EXERCISE INPUT:
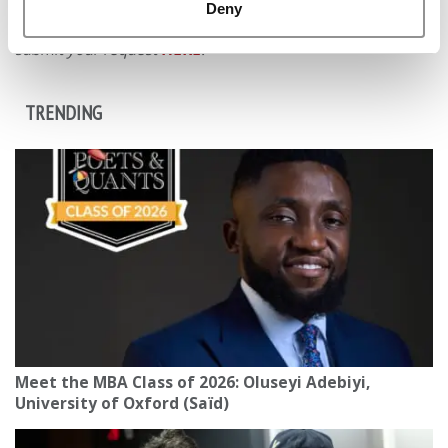
distributed without written permission. To reprint or license
Deny
this article or any content from Poets & Quants, please
submit your request
HERE
.
TRENDING
Meet the MBA Class of 2026: Oluseyi Adebiyi,
University of Oxford (Saïd)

TASK ITEM: Write the data out again exactly, but without its images.

OUTPUT:
distributed without written permission. To reprint or license
Deny
this article or any content from Poets & Quants, please
submit your request
HERE
.
TRENDING
Meet the MBA Class of 2026: Oluseyi Adebiyi,
University of Oxford (Saïd)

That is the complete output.